Consideraciones finales
Por la inmediatez de los síntomas y signos asociados a estas infecciones, especialmente cutáneas por la utilización de elementos cortopunzantes y/o agentes antisépticos irritantes, parece lógico pensar fundamentalmente en agentes virales o bacterianos aeróbicos como causales de la infección cadavérica, la que claro está a través de la historia, tiene más de un agente causal.
En la actualidad, se trabaja sobre la conservación de los cuerpos en las primeras etapas de la descomposición, donde predominan las bacterias aeróbicas, antes del período de “hinchazón”, período más bien tardío en que actúan preponderantemente bacterias del interior del cuerpo, del tubo digestivo, anaerobias y bacilos Gram negativos asociados a la autólisis producida por la destrucción tisular.
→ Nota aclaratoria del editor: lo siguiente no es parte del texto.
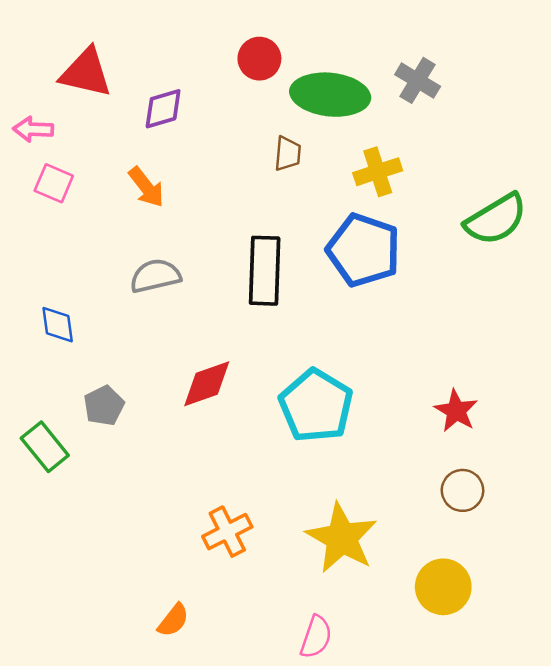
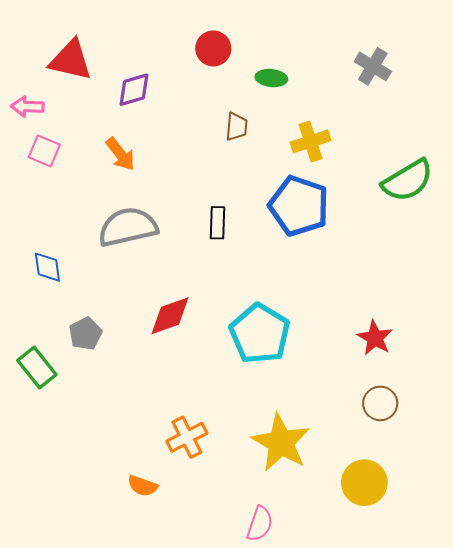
gray cross: (418, 80) -> (373, 66), moved
green ellipse: (330, 95) -> (271, 78), size x0.5
black rectangle: (265, 271) -> (218, 223), size x0.6
gray semicircle: (155, 276) -> (128, 227), size x1.4
orange semicircle: (173, 620) -> (143, 486), moved, turned 72

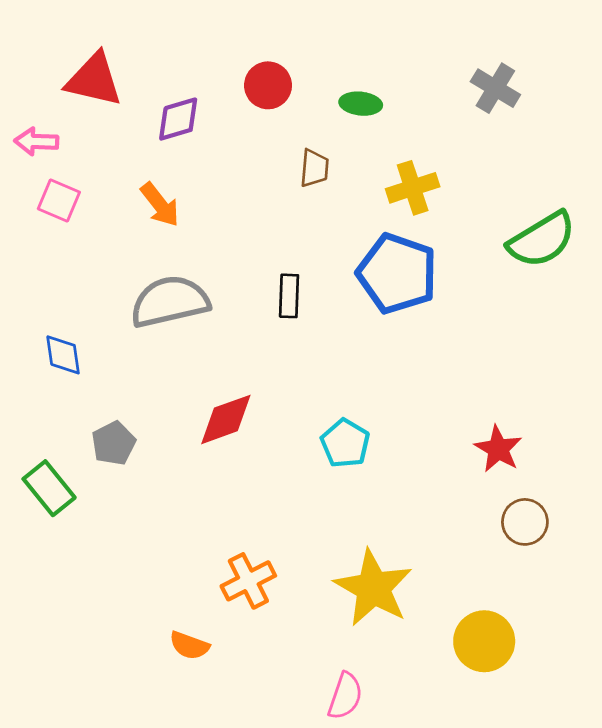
red circle: (213, 48) -> (268, 85), moved
cyan pentagon: (260, 334) -> (345, 443), size x0.6
brown circle: (380, 403) -> (525, 522), moved

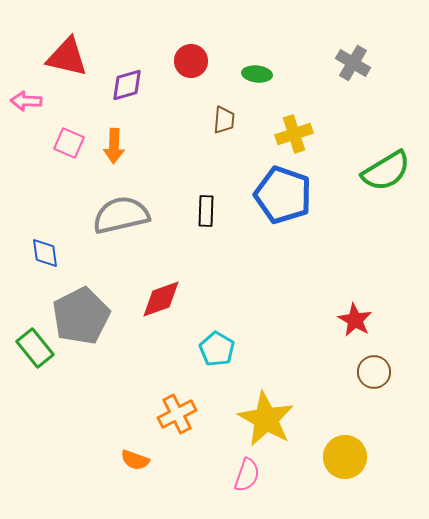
pink square: (59, 200) -> (69, 143), moved
orange arrow: (160, 205) -> (114, 146), turned 40
gray pentagon: (114, 443) -> (81, 316), size x1.8
cyan pentagon: (345, 443) -> (217, 349), moved
pink semicircle: (345, 696) -> (247, 475), moved

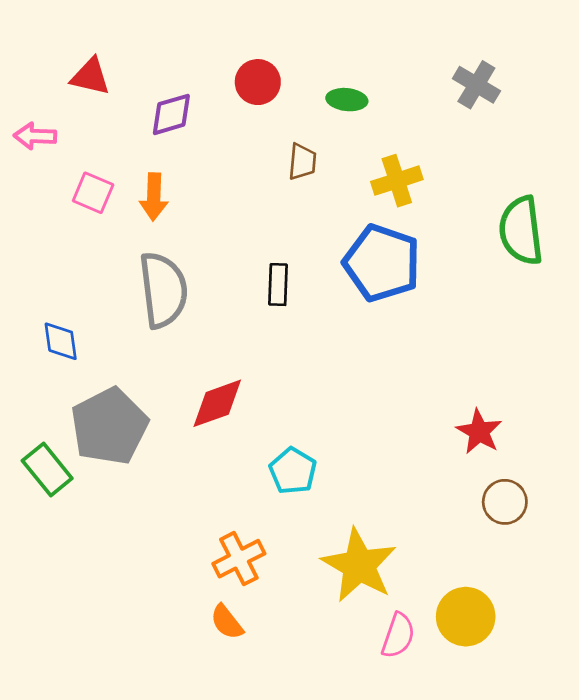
red triangle: (67, 57) -> (90, 77), size x0.7
green semicircle: (386, 171) -> (521, 231), turned 114
gray semicircle: (121, 215) -> (163, 290), turned 96
orange semicircle: (135, 460) -> (227, 622), moved, turned 32
pink semicircle: (247, 475) -> (398, 636), moved

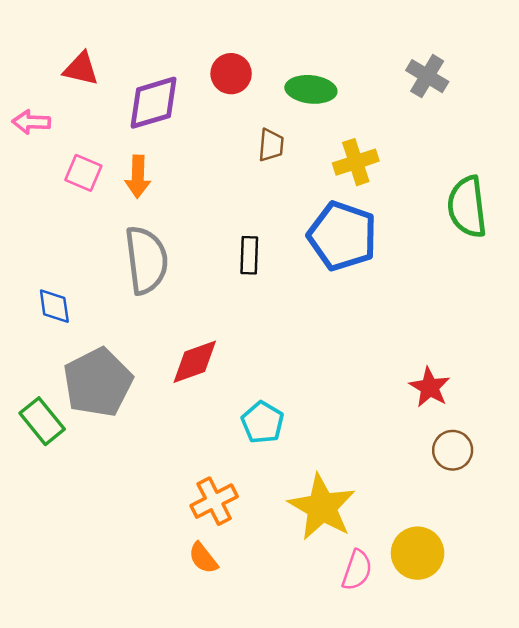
green ellipse: (347, 100) -> (311, 89), size x1.4
purple diamond: (171, 114) -> (154, 103), size x1.4

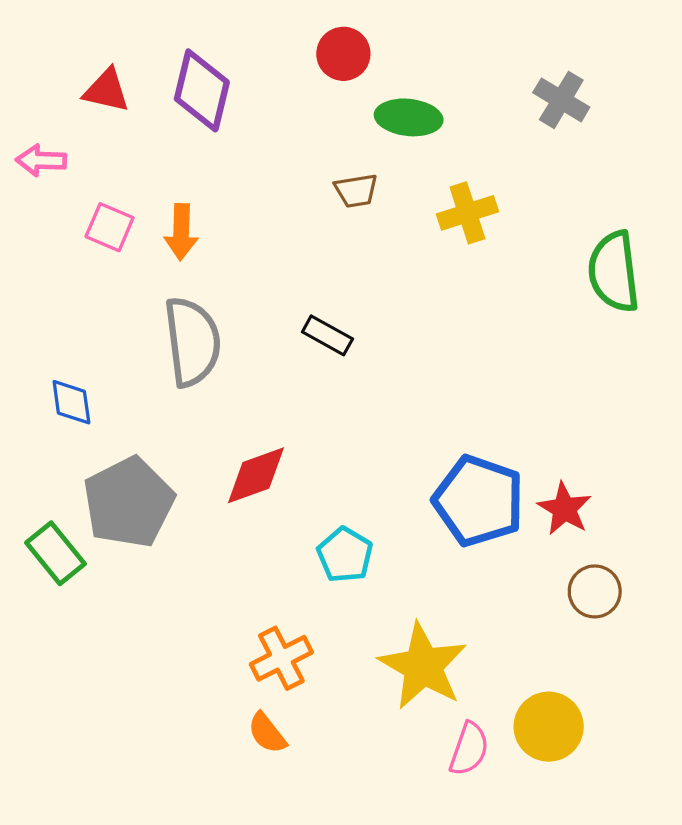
red circle: (231, 74) -> (343, 54), moved
purple diamond: (154, 103) -> (202, 90), moved, turned -60
brown trapezoid: (271, 145) -> (356, 191), turned 76
blue pentagon: (342, 236) -> (479, 501), moved
black rectangle: (249, 255) -> (327, 335), turned -63

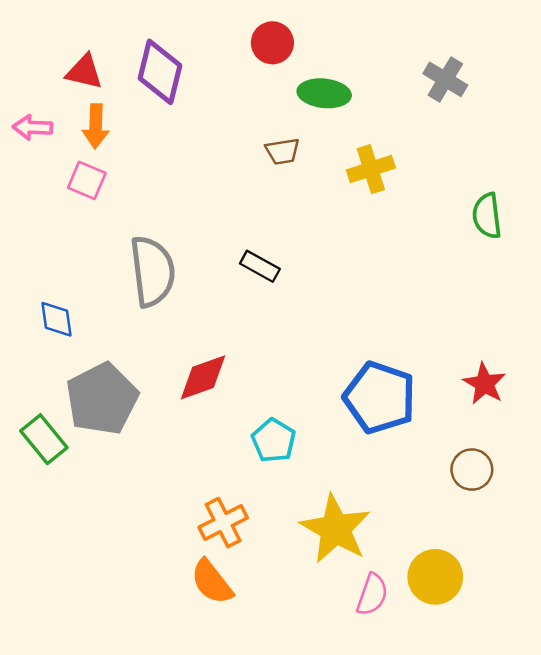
orange arrow: (181, 232) -> (96, 126), moved
green semicircle: (614, 272) -> (487, 216), size x0.7
red star: (564, 509) -> (484, 384), moved
orange semicircle: (267, 733) -> (212, 582), size x1.4

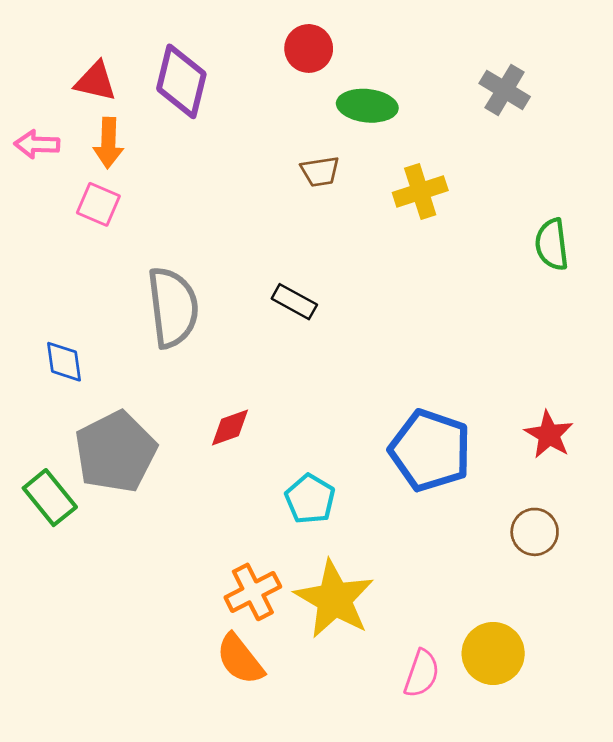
red diamond: (203, 377) -> (230, 427), size x0.7
yellow star: (336, 529) -> (334, 599), moved

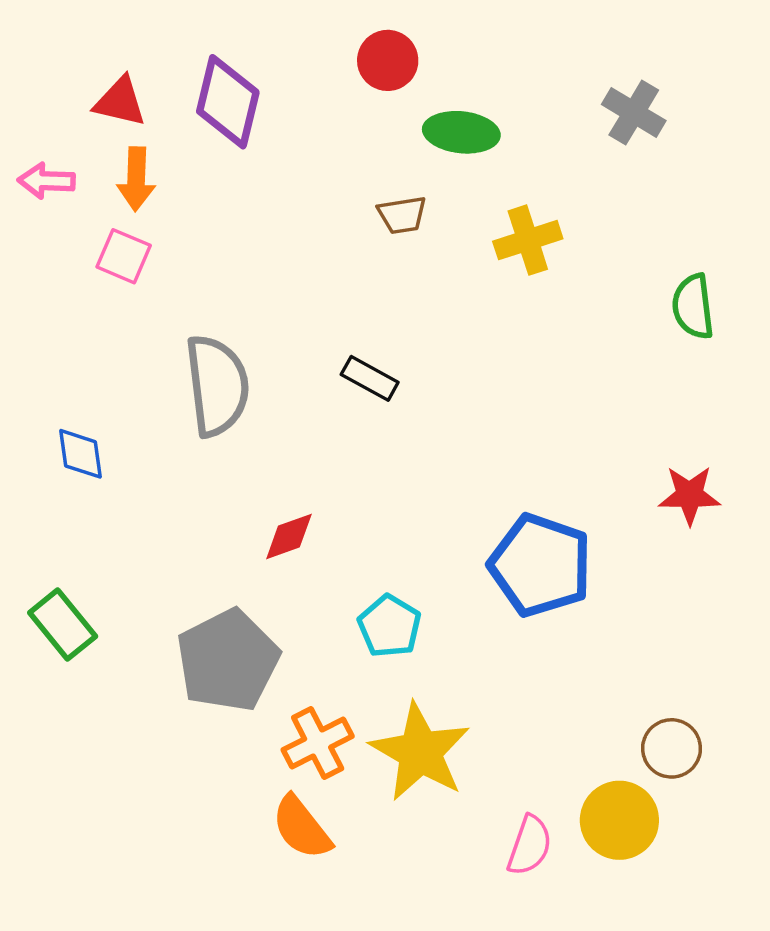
red star: (549, 435) -> (689, 495), moved, turned -30
gray pentagon: (116, 452) -> (228, 660), moved
brown circle: (535, 532) -> (672, 748), moved

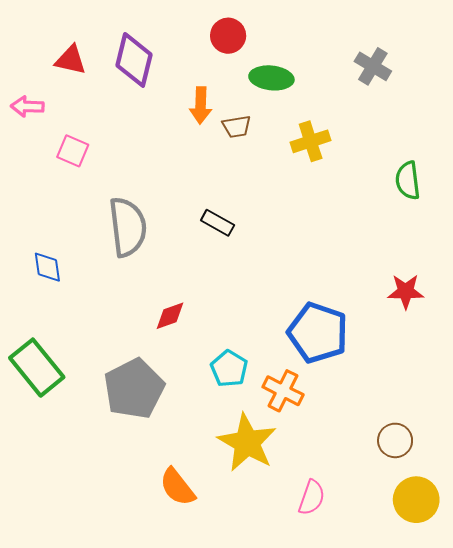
orange arrow: (136, 179) -> (201, 105), moved
green rectangle: (63, 624) -> (37, 368), size x1.4
orange cross: (318, 743) -> (283, 391), moved, turned -36
yellow circle: (619, 820) -> (416, 500), moved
Probablemente, mientras más atrás nos remontemos en la historia, y por la carencia de medios de detención de este proceso de putrefacción, más expuestos estarían los disectores a estas bacterias anaerobias y procesos presentes al trabajar con cadáveres en las etapas más tardías de la putrefacción (Healing TD, Hoffman, 1995) (Hyde ER, H. et al, 2013).
Conclusiones
A través de la historia, las infecciones y posterior muerte de estudiantes de medicina provenientes de los cadáveres, principalmente a través de heridas cortopunzantes, sufre una baja ostensible debido a que:
En los primeros años del inicio de la enseñanza de la medicina y ante el número de alumnos fallecidos se designa a un disector para realizar dicha tarea.
Se incorporan en la segunda mitad del s. XIX los conceptos de asepsia y antisepsia, teniendo un mejor conocimiento de las enfermedades y medios de transmisión.
En el s. XX se fomenta el uso de guantes en la práctica de las disecciones.
Existe una mejora ostensible en la prevención y tratamiento de las infecciones.
Avance en la utilización de elementos de conservación cadavéricos, desde el alcohol, cloruro de mercurio, fenol, al formaldehído, cloruro de benzalconio, etilenglicol y fenoxetol, entre otros, desde la mitad del s. XX hasta nuestros días.
Aún así, es imprescindible enseñar a quienes realizan actualmente la manipulación de los cuerpos el máximo control de estas medidas de prevención.
Vayan nuestros agradecimientos a todos aquellos pioneros que arriesgaron su integridad al exponerse a sustancias y situaciones nuevas en pos de la enseñanza y la investigación.